One Response to “The Tragedy of Arizona’s Opioid Epidemic”

  1. Ben Steele on December 10th, 2017 6:44 pm

    The opioid crisis has served to show what substance use disorder looks like to a far larger population than previous rounds of substance use spikes. What we’ve found each round is that more than information shifts, empathy shifts are what help those struggling with substance use disorder.

    Empathy requires considering the full situation, without using terms like “junkie” or “addict.” In my position within HIV prevention, we like to use terms that put people first and acknowledge their humanity before characterizing their condition. For opioid use disorder, the accepted term in public health that we believe allows for people to feel less stigma is people who use drugs (PWUD, for short).

    When talking about PWUD, it’s important to distinguish behaviors borne out of situation from those directly caused by substance use disorder. Withdrawal, for example, is a set of symptoms caused by stopping opioid use and is accompanied by intense symptoms like nausea, sweating, and adverse emotional conditions. This syndrome will make it harder to stop using substances and is key in understanding substance use disorder. To alleviate this condition, the only requirement is to stimulate the opioid receptors, making another round of medication more logical than the very intense suffering withdrawal causes.

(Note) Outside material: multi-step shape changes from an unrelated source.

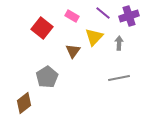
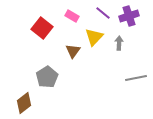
gray line: moved 17 px right
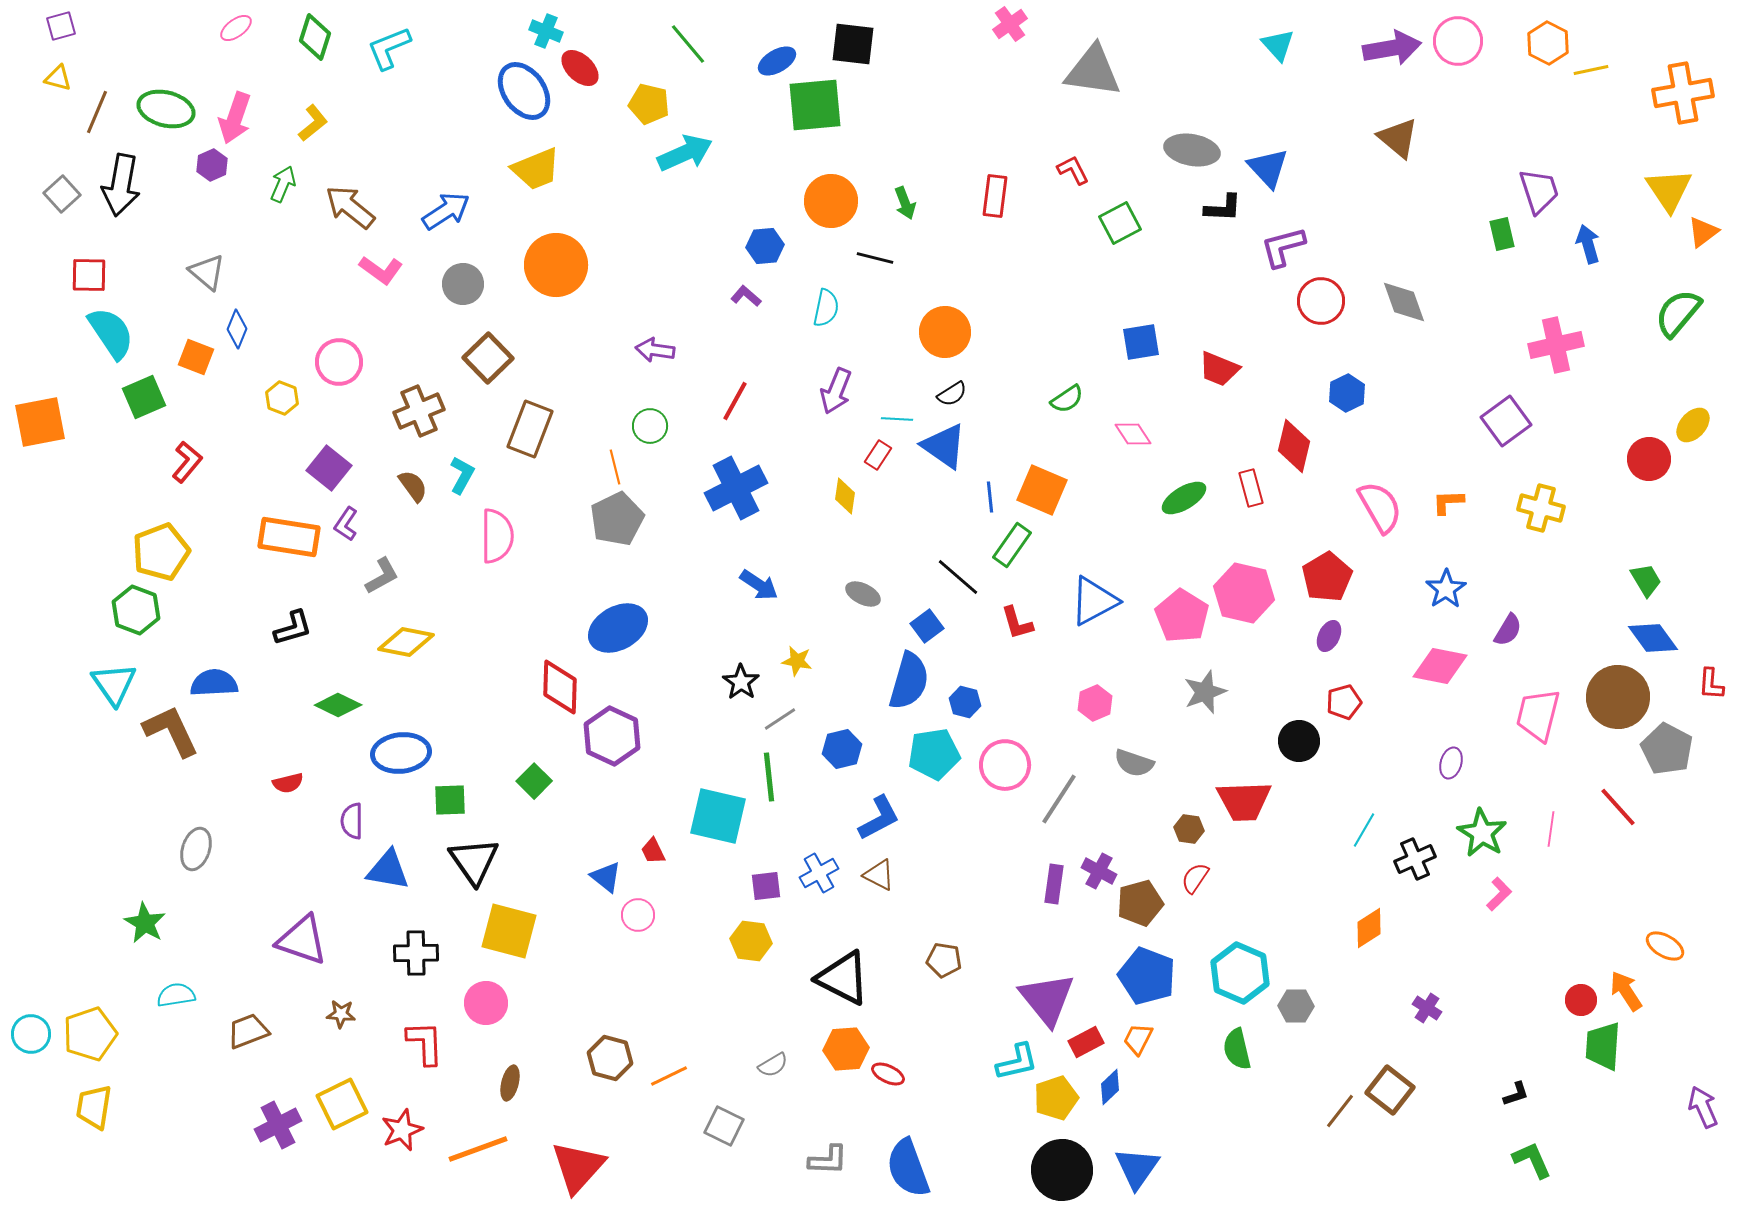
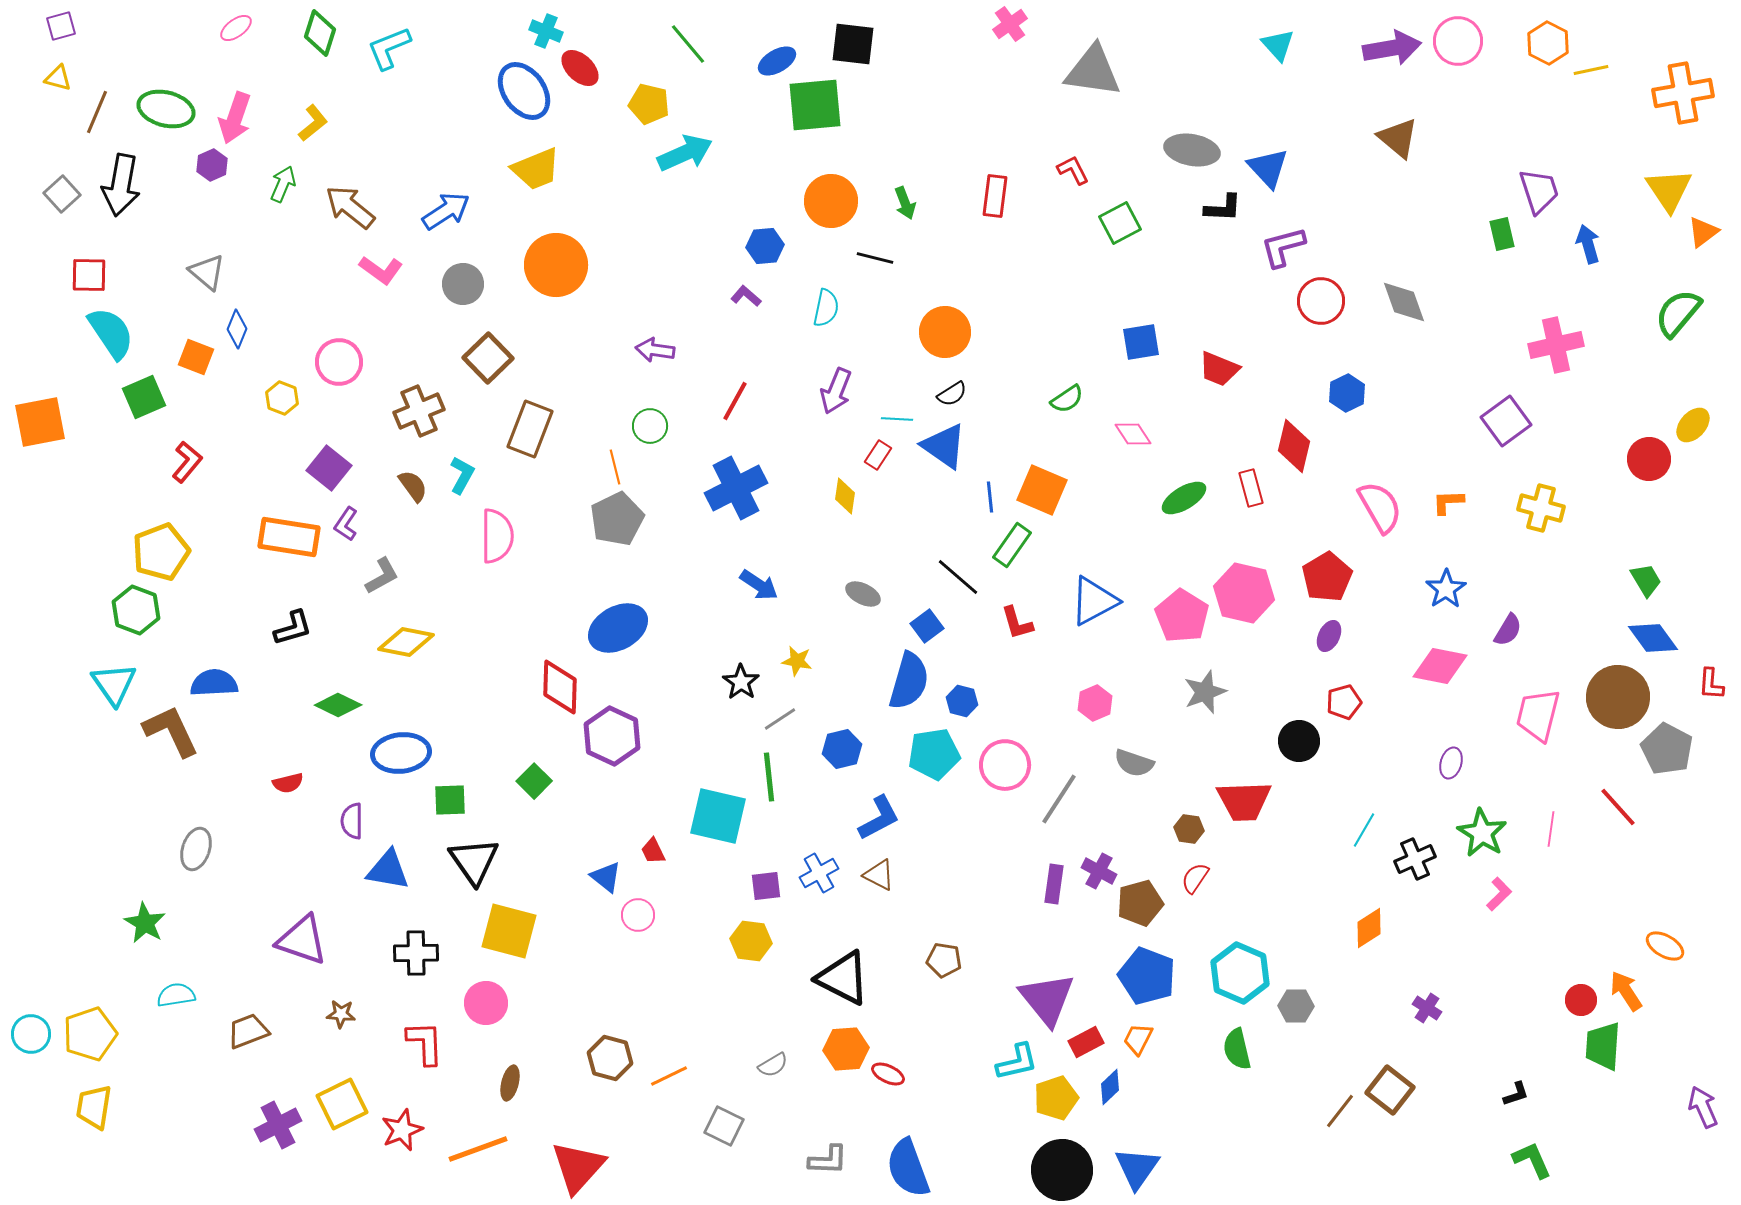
green diamond at (315, 37): moved 5 px right, 4 px up
blue hexagon at (965, 702): moved 3 px left, 1 px up
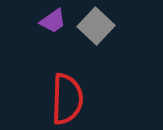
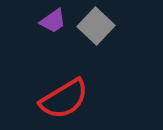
red semicircle: moved 3 px left; rotated 57 degrees clockwise
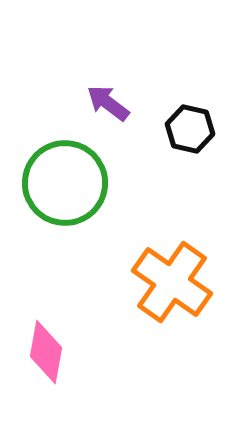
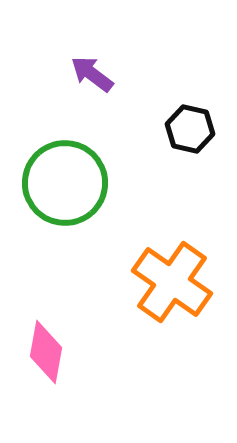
purple arrow: moved 16 px left, 29 px up
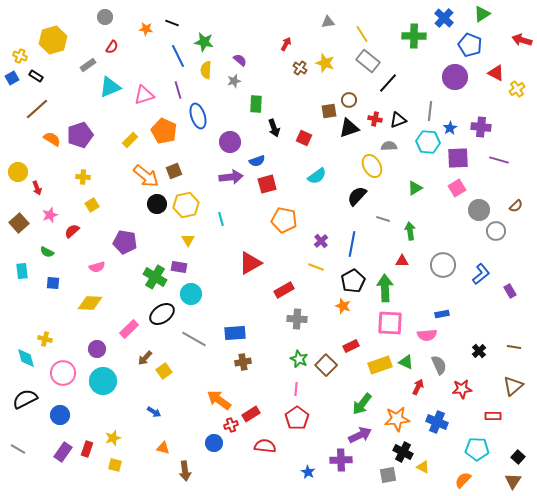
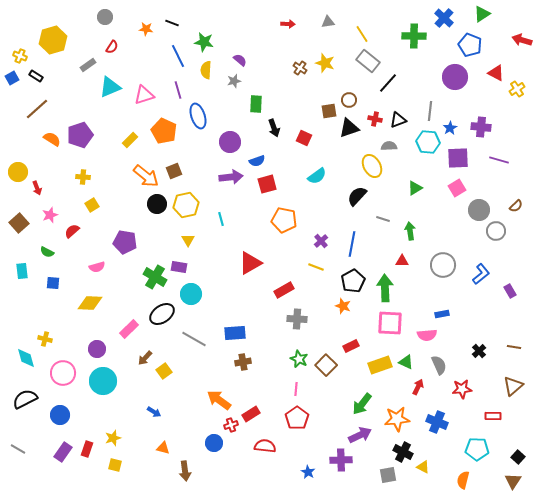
red arrow at (286, 44): moved 2 px right, 20 px up; rotated 64 degrees clockwise
orange semicircle at (463, 480): rotated 30 degrees counterclockwise
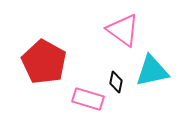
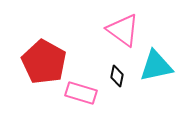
cyan triangle: moved 4 px right, 5 px up
black diamond: moved 1 px right, 6 px up
pink rectangle: moved 7 px left, 6 px up
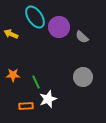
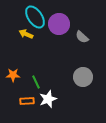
purple circle: moved 3 px up
yellow arrow: moved 15 px right
orange rectangle: moved 1 px right, 5 px up
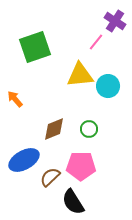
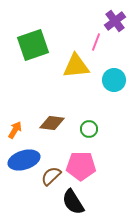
purple cross: rotated 20 degrees clockwise
pink line: rotated 18 degrees counterclockwise
green square: moved 2 px left, 2 px up
yellow triangle: moved 4 px left, 9 px up
cyan circle: moved 6 px right, 6 px up
orange arrow: moved 31 px down; rotated 72 degrees clockwise
brown diamond: moved 2 px left, 6 px up; rotated 30 degrees clockwise
blue ellipse: rotated 12 degrees clockwise
brown semicircle: moved 1 px right, 1 px up
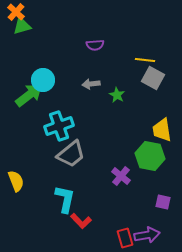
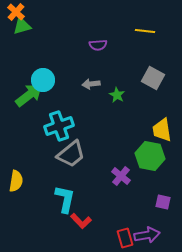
purple semicircle: moved 3 px right
yellow line: moved 29 px up
yellow semicircle: rotated 30 degrees clockwise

    Withdrawal is part of substance use disorder, but the behaviors the writer cites like lying and stealing already more driven by circumstance. Stigma and criminalization of medical problems make it hard to have open conversations about personal issues surrounding opioid use disorder–and that leads to even worse problems, like gaining access to recovery resources and safe injection supplies. That latter issue is particularly insidious; as people try to alleviate a very real medical condition as possible, Arizona’s criminalization of “paraphernalia” like syringes by people without a prescription ensures that they have limited resources for injection supplies. This increases risk to those seeking symptom alleviation for HIV and hepatitis C virus, both of which are bloodborne pathogens that can be transmitted through a shared needle. State drug policy only increases the chances of HIV and hepatitis C transmission while further stigmatizing people seeking to take a step towards lowering their risk while living with opioid use disorder.

    When reporting stories like this, it’s important to reach out to sources familiar with the lives of people affected. In Arizona, we have great activists doing this kind of work at Sonoran Prevention Works and Shot in the Dark. I hope that further reporting from The Cactus reaches out to these valuable community leaders to ensure that stories are accurate and don’t perpetuate stigma around opioid use disorder that significantly worsens risk of negative outcomes for people who use drugs.